It was our first Chanukah away from home. Just me, my wife and child. Instead of Memphis, Tenn., where December days were a nifty 50 degrees, we were at Iowa State University in Ames, where old cars didn’t start after October — at least mine didn’t. And Frosty the Snowman had set up shop in the living room of our Quonset hut. On wintry Iowa mornings, I couldn’t wait for my first class in a warm, well-heated classroom.
To us, Memphis — looked upon by New Yorkers as a land of white bread, bologna and Anglo-Saxons — was Zion itself. We grew up on a Jewish island, socially isolated from the Christian tide that surrounded us. We were, so to speak, a kreplach in a bowl of grits.
But when we got to the Midwest, we could find no visible Jewish community. It may have been flourishing in that black Iowa dirt that grew corn as tall as trees, but we never saw it. Maybe, with working and studying, we just didn’t have the time. So for the first and only time in our lives, we were unaffiliated.
That’s why we set our sights on a grand Chanukah, our first away from home. We’d show ’em — we’d have the best Chanukah since the Maccabees dined on latkes at the victory party.

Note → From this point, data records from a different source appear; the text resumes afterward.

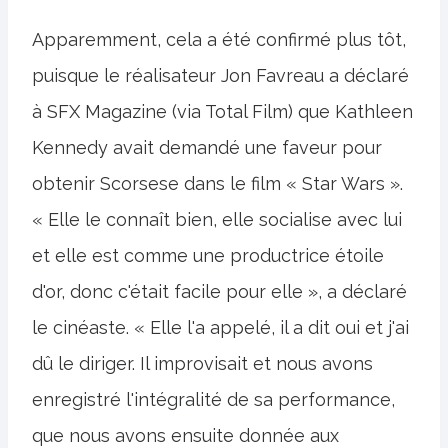
Apparemment, cela a été confirmé plus tôt,
puisque le réalisateur Jon Favreau a déclaré
à SFX Magazine (via Total Film) que Kathleen
Kennedy avait demandé une faveur pour
obtenir Scorsese dans le film « Star Wars ».
« Elle le connaît bien, elle socialise avec lui
et elle est comme une productrice étoile
d'or, donc c'était facile pour elle », a déclaré
le cinéaste. « Elle l'a appelé, il a dit oui et j'ai
dû le diriger. Il improvisait et nous avons
enregistré l'intégralité de sa performance,
que nous avons ensuite donnée aux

While I was struggling with my studies, the wife worked in the cafeteria line. (Not a bad job, I thought, the cafeteria is well-heated.) She was a potato-dipping specialist, scooping up globs of potatoes to dump on passing trays. Marksmanship was important. You had to hit the open spot on the plate between the hamburger steak and the strawberry Jell-O. A miss created a Jell-O sundae with mashed potato topping. Jell-O lovers hated it. It was definitely a semi-skilled job.
We needed her paycheck because the holiday season (Christmas to our friends, Chanukah to us) would soon be upon us. Presents and some mild social activities would have to be financed. We needed to carefully budget for the extra expenses, like a few simple presents for our son and maybe if our resources allowed, a party for our Christian classmates.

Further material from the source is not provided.